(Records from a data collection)

Segment Open

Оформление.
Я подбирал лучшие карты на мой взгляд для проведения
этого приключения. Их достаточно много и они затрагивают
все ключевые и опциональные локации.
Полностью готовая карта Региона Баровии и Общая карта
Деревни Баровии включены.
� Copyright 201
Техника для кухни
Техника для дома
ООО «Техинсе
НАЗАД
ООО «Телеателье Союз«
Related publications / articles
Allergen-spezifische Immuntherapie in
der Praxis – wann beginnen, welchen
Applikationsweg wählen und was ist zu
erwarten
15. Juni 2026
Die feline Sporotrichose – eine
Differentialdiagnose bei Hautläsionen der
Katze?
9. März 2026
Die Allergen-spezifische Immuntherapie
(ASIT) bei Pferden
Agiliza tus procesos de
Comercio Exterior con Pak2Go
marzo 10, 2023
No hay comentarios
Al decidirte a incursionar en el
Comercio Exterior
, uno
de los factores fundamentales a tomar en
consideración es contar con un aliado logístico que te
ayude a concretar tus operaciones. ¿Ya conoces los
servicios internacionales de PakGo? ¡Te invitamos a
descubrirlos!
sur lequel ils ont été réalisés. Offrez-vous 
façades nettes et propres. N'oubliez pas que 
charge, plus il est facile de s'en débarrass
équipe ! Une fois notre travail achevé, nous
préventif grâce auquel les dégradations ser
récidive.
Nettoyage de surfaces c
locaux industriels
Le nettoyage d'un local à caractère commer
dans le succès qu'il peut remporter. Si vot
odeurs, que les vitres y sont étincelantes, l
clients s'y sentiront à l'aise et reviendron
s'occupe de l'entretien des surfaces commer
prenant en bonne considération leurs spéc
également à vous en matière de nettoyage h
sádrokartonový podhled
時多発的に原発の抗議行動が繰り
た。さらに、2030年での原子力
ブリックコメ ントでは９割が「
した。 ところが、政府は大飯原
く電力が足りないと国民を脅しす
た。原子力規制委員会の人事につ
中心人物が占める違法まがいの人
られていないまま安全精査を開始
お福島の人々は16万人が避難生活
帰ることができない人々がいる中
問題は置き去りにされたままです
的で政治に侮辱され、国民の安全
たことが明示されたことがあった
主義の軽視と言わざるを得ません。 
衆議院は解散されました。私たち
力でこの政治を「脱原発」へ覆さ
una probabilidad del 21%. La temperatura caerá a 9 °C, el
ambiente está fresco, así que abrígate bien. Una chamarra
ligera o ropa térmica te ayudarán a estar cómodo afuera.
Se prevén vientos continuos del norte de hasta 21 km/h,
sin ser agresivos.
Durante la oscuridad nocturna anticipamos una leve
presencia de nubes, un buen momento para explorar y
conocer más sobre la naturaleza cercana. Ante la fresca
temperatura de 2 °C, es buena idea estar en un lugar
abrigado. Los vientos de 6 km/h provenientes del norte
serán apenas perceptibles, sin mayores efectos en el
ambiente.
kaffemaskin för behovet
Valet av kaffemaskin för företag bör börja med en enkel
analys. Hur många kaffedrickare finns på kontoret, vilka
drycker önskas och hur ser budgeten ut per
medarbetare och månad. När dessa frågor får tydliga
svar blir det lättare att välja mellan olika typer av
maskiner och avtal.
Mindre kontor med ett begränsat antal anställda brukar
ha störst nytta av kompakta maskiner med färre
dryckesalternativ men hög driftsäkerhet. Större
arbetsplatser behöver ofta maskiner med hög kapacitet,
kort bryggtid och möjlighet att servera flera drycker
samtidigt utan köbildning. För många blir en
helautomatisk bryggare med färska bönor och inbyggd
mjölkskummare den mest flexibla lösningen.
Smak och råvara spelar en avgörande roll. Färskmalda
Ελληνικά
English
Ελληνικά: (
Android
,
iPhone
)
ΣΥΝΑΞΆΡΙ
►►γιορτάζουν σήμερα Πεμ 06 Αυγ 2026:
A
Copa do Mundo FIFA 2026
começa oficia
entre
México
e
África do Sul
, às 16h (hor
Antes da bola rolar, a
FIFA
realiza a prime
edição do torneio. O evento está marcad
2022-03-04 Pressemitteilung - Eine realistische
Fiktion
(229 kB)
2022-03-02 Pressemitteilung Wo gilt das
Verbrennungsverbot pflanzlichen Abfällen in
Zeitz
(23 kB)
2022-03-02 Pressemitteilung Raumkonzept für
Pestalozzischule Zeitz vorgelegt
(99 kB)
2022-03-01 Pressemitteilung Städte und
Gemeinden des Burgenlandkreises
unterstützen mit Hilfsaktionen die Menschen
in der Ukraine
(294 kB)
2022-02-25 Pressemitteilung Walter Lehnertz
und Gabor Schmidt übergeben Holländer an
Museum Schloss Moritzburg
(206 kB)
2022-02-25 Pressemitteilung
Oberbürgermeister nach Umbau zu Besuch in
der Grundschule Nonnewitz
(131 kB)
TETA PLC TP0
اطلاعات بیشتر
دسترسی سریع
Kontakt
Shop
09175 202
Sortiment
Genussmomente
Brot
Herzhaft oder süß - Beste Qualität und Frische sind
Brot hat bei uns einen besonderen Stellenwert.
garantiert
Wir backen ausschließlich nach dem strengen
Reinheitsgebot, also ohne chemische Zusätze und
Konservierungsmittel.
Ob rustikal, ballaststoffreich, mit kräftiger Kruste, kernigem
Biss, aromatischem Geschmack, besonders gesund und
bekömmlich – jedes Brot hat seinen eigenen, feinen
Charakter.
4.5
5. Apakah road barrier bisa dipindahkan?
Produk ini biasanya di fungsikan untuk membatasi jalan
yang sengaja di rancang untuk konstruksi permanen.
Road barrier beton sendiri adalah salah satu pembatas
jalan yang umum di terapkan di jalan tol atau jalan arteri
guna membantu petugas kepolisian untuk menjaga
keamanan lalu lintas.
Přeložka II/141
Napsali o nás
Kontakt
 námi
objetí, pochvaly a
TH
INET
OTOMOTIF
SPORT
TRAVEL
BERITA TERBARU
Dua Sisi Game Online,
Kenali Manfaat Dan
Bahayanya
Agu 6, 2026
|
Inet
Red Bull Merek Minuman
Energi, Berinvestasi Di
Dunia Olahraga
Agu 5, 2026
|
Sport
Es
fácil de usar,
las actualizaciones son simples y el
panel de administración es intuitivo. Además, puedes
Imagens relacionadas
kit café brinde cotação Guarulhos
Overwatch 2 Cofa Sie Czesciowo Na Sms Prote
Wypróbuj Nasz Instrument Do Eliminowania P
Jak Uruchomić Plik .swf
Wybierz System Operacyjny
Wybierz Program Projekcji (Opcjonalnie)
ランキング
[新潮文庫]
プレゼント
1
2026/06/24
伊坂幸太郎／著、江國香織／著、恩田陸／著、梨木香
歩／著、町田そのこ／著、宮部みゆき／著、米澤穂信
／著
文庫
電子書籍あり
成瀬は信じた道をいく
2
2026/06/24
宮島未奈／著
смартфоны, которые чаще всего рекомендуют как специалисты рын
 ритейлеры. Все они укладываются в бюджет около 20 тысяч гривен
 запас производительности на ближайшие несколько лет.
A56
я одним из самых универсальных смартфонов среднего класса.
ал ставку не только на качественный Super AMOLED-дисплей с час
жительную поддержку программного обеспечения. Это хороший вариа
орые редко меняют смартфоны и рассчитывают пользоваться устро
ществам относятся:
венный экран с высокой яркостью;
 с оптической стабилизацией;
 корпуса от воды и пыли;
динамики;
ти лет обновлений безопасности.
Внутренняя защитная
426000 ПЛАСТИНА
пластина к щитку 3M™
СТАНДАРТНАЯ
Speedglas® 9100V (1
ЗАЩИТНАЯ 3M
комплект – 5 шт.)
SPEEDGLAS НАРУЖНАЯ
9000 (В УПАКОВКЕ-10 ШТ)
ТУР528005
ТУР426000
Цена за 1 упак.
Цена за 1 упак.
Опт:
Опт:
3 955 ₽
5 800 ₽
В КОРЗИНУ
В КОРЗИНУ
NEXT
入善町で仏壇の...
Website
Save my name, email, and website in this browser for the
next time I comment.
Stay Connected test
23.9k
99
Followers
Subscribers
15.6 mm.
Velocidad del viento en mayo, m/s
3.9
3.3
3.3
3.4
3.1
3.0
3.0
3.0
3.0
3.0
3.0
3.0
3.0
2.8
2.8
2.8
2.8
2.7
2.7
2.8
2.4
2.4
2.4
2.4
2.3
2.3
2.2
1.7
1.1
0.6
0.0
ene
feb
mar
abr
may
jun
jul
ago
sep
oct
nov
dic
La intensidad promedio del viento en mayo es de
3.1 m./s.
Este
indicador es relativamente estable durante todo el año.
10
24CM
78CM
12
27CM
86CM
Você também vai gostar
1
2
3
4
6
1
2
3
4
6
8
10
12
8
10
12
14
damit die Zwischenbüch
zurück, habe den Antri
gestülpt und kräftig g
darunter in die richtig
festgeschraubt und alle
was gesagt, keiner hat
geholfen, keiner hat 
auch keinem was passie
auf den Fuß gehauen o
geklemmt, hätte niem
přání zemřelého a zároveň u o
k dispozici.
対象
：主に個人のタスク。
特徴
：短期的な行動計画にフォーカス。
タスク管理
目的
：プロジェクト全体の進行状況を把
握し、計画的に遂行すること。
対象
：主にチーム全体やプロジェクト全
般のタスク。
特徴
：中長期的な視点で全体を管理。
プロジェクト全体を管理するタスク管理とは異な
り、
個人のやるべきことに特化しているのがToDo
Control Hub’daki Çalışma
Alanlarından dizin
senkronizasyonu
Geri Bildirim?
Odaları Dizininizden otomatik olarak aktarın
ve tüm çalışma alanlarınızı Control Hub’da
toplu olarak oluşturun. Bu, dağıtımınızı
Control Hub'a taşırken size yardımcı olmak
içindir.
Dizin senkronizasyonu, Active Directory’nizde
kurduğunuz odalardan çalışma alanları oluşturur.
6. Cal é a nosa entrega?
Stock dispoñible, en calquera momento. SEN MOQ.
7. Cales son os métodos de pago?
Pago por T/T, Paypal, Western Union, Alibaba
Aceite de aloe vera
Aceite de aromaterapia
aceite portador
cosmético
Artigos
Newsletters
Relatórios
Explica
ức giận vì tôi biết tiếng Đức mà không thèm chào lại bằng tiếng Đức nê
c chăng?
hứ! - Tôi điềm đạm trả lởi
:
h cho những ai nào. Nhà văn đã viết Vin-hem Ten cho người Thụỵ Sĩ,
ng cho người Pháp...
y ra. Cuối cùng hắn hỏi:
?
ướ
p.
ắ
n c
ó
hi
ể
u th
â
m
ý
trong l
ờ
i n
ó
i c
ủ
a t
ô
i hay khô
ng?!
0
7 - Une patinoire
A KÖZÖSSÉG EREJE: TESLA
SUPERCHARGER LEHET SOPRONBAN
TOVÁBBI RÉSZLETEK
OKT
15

Segment Closed

== ACTIVITY ==
Your answer should be the exact lines above from the one with "Техника для дома" through the one with "de los factores fundamentales a tomar en", both included, and nothing besides.

== WRITTEN RESPONSE ==
Техника для дома
ООО «Техинсе
НАЗАД
ООО «Телеателье Союз«
Related publications / articles
Allergen-spezifische Immuntherapie in
der Praxis – wann beginnen, welchen
Applikationsweg wählen und was ist zu
erwarten
15. Juni 2026
Die feline Sporotrichose – eine
Differentialdiagnose bei Hautläsionen der
Katze?
9. März 2026
Die Allergen-spezifische Immuntherapie
(ASIT) bei Pferden
Agiliza tus procesos de
Comercio Exterior con Pak2Go
marzo 10, 2023
No hay comentarios
Al decidirte a incursionar en el
Comercio Exterior
, uno
de los factores fundamentales a tomar en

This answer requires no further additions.